Stored data entries:
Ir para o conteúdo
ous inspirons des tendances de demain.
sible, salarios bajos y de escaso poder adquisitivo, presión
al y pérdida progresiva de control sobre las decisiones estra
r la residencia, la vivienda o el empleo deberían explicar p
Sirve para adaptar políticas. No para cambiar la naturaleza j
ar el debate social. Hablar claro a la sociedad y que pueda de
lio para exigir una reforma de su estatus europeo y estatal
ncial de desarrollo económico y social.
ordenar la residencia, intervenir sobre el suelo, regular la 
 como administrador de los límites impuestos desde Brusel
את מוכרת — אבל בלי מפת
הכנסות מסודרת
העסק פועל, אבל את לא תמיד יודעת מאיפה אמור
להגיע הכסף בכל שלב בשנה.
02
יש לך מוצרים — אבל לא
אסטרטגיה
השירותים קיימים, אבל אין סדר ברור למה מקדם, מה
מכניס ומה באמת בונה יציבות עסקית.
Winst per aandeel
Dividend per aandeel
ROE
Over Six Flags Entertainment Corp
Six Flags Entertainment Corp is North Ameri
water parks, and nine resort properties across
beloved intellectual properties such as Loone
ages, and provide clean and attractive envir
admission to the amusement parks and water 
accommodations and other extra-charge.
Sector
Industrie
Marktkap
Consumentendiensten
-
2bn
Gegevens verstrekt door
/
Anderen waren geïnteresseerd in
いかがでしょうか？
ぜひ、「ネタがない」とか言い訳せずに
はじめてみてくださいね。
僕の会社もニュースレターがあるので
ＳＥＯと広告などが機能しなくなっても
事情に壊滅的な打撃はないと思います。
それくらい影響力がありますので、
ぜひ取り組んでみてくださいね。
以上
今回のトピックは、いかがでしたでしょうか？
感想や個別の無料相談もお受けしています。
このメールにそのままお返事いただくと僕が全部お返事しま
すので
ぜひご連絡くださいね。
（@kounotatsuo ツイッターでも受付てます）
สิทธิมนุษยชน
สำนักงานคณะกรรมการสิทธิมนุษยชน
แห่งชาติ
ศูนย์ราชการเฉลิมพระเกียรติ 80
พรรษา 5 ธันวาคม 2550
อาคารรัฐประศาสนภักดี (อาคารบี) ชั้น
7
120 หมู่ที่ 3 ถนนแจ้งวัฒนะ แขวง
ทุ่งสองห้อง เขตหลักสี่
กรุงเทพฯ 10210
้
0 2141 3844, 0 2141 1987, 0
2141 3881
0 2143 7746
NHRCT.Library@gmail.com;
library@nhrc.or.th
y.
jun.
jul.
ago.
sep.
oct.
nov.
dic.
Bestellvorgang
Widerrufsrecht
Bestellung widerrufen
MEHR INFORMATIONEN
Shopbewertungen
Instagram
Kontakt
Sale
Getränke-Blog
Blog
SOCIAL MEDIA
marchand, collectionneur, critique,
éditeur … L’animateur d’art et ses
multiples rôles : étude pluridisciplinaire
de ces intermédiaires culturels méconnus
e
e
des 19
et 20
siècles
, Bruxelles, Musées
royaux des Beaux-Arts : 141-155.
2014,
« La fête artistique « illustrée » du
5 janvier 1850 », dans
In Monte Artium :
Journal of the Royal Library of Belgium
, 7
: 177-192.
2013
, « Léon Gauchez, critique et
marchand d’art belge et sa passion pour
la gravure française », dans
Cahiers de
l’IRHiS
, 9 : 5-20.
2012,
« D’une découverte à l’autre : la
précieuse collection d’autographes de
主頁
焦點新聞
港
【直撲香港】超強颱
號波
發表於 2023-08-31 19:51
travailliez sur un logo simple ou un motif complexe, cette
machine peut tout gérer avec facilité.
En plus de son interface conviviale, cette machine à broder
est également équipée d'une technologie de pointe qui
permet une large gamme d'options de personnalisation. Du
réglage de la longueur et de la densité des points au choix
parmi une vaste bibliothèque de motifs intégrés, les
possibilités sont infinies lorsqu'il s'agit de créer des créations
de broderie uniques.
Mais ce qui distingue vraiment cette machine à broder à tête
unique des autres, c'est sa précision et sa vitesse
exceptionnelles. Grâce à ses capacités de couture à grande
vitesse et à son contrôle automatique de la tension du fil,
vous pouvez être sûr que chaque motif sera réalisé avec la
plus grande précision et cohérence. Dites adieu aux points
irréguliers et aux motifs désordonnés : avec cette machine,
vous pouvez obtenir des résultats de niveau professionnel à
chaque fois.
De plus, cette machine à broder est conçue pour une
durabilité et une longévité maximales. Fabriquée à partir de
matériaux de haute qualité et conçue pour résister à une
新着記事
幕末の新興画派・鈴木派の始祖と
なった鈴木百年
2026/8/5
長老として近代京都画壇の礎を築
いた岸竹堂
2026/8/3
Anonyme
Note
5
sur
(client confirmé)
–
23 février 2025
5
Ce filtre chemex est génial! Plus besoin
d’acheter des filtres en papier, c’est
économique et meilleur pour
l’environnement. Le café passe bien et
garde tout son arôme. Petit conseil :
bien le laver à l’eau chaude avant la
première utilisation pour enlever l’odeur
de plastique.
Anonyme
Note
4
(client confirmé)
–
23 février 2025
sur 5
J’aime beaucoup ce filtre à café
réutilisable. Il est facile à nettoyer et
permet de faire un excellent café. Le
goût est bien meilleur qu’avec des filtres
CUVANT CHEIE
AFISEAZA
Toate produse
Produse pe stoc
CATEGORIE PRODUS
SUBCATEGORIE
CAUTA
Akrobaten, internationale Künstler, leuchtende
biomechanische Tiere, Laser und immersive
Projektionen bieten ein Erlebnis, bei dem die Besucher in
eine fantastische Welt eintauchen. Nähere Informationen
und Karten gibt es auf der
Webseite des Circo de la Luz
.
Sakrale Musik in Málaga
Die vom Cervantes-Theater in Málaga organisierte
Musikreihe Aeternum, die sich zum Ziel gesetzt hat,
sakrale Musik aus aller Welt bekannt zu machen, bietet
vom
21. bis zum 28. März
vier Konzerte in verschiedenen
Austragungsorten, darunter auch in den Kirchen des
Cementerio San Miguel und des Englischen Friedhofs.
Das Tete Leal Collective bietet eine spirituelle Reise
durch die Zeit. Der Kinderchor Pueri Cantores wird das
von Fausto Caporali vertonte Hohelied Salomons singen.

**WHAT YOU ARE ASKED TO DO:**
Copy every line of the data above exactly.

**RESULT OF THIS TASK:**
Ir para o conteúdo
ous inspirons des tendances de demain.
sible, salarios bajos y de escaso poder adquisitivo, presión
al y pérdida progresiva de control sobre las decisiones estra
r la residencia, la vivienda o el empleo deberían explicar p
Sirve para adaptar políticas. No para cambiar la naturaleza j
ar el debate social. Hablar claro a la sociedad y que pueda de
lio para exigir una reforma de su estatus europeo y estatal
ncial de desarrollo económico y social.
ordenar la residencia, intervenir sobre el suelo, regular la 
 como administrador de los límites impuestos desde Brusel
את מוכרת — אבל בלי מפת
הכנסות מסודרת
העסק פועל, אבל את לא תמיד יודעת מאיפה אמור
להגיע הכסף בכל שלב בשנה.
02
יש לך מוצרים — אבל לא
אסטרטגיה
השירותים קיימים, אבל אין סדר ברור למה מקדם, מה
מכניס ומה באמת בונה יציבות עסקית.
Winst per aandeel
Dividend per aandeel
ROE
Over Six Flags Entertainment Corp
Six Flags Entertainment Corp is North Ameri
water parks, and nine resort properties across
beloved intellectual properties such as Loone
ages, and provide clean and attractive envir
admission to the amusement parks and water 
accommodations and other extra-charge.
Sector
Industrie
Marktkap
Consumentendiensten
-
2bn
Gegevens verstrekt door
/
Anderen waren geïnteresseerd in
いかがでしょうか？
ぜひ、「ネタがない」とか言い訳せずに
はじめてみてくださいね。
僕の会社もニュースレターがあるので
ＳＥＯと広告などが機能しなくなっても
事情に壊滅的な打撃はないと思います。
それくらい影響力がありますので、
ぜひ取り組んでみてくださいね。
以上
今回のトピックは、いかがでしたでしょうか？
感想や個別の無料相談もお受けしています。
このメールにそのままお返事いただくと僕が全部お返事しま
すので
ぜひご連絡くださいね。
（@kounotatsuo ツイッターでも受付てます）
สิทธิมนุษยชน
สำนักงานคณะกรรมการสิทธิมนุษยชน
แห่งชาติ
ศูนย์ราชการเฉลิมพระเกียรติ 80
พรรษา 5 ธันวาคม 2550
อาคารรัฐประศาสนภักดี (อาคารบี) ชั้น
7
120 หมู่ที่ 3 ถนนแจ้งวัฒนะ แขวง
ทุ่งสองห้อง เขตหลักสี่
กรุงเทพฯ 10210
้
0 2141 3844, 0 2141 1987, 0
2141 3881
0 2143 7746
NHRCT.Library@gmail.com;
library@nhrc.or.th
y.
jun.
jul.
ago.
sep.
oct.
nov.
dic.
Bestellvorgang
Widerrufsrecht
Bestellung widerrufen
MEHR INFORMATIONEN
Shopbewertungen
Instagram
Kontakt
Sale
Getränke-Blog
Blog
SOCIAL MEDIA
marchand, collectionneur, critique,
éditeur … L’animateur d’art et ses
multiples rôles : étude pluridisciplinaire
de ces intermédiaires culturels méconnus
e
e
des 19
et 20
siècles
, Bruxelles, Musées
royaux des Beaux-Arts : 141-155.
2014,
« La fête artistique « illustrée » du
5 janvier 1850 », dans
In Monte Artium :
Journal of the Royal Library of Belgium
, 7
: 177-192.
2013
, « Léon Gauchez, critique et
marchand d’art belge et sa passion pour
la gravure française », dans
Cahiers de
l’IRHiS
, 9 : 5-20.
2012,
« D’une découverte à l’autre : la
précieuse collection d’autographes de
主頁
焦點新聞
港
【直撲香港】超強颱
號波
發表於 2023-08-31 19:51
travailliez sur un logo simple ou un motif complexe, cette
machine peut tout gérer avec facilité.
En plus de son interface conviviale, cette machine à broder
est également équipée d'une technologie de pointe qui
permet une large gamme d'options de personnalisation. Du
réglage de la longueur et de la densité des points au choix
parmi une vaste bibliothèque de motifs intégrés, les
possibilités sont infinies lorsqu'il s'agit de créer des créations
de broderie uniques.
Mais ce qui distingue vraiment cette machine à broder à tête
unique des autres, c'est sa précision et sa vitesse
exceptionnelles. Grâce à ses capacités de couture à grande
vitesse et à son contrôle automatique de la tension du fil,
vous pouvez être sûr que chaque motif sera réalisé avec la
plus grande précision et cohérence. Dites adieu aux points
irréguliers et aux motifs désordonnés : avec cette machine,
vous pouvez obtenir des résultats de niveau professionnel à
chaque fois.
De plus, cette machine à broder est conçue pour une
durabilité et une longévité maximales. Fabriquée à partir de
matériaux de haute qualité et conçue pour résister à une
新着記事
幕末の新興画派・鈴木派の始祖と
なった鈴木百年
2026/8/5
長老として近代京都画壇の礎を築
いた岸竹堂
2026/8/3
Anonyme
Note
5
sur
(client confirmé)
–
23 février 2025
5
Ce filtre chemex est génial! Plus besoin
d’acheter des filtres en papier, c’est
économique et meilleur pour
l’environnement. Le café passe bien et
garde tout son arôme. Petit conseil :
bien le laver à l’eau chaude avant la
première utilisation pour enlever l’odeur
de plastique.
Anonyme
Note
4
(client confirmé)
–
23 février 2025
sur 5
J’aime beaucoup ce filtre à café
réutilisable. Il est facile à nettoyer et
permet de faire un excellent café. Le
goût est bien meilleur qu’avec des filtres
CUVANT CHEIE
AFISEAZA
Toate produse
Produse pe stoc
CATEGORIE PRODUS
SUBCATEGORIE
CAUTA
Akrobaten, internationale Künstler, leuchtende
biomechanische Tiere, Laser und immersive
Projektionen bieten ein Erlebnis, bei dem die Besucher in
eine fantastische Welt eintauchen. Nähere Informationen
und Karten gibt es auf der
Webseite des Circo de la Luz
.
Sakrale Musik in Málaga
Die vom Cervantes-Theater in Málaga organisierte
Musikreihe Aeternum, die sich zum Ziel gesetzt hat,
sakrale Musik aus aller Welt bekannt zu machen, bietet
vom
21. bis zum 28. März
vier Konzerte in verschiedenen
Austragungsorten, darunter auch in den Kirchen des
Cementerio San Miguel und des Englischen Friedhofs.
Das Tete Leal Collective bietet eine spirituelle Reise
durch die Zeit. Der Kinderchor Pueri Cantores wird das
von Fausto Caporali vertonte Hohelied Salomons singen.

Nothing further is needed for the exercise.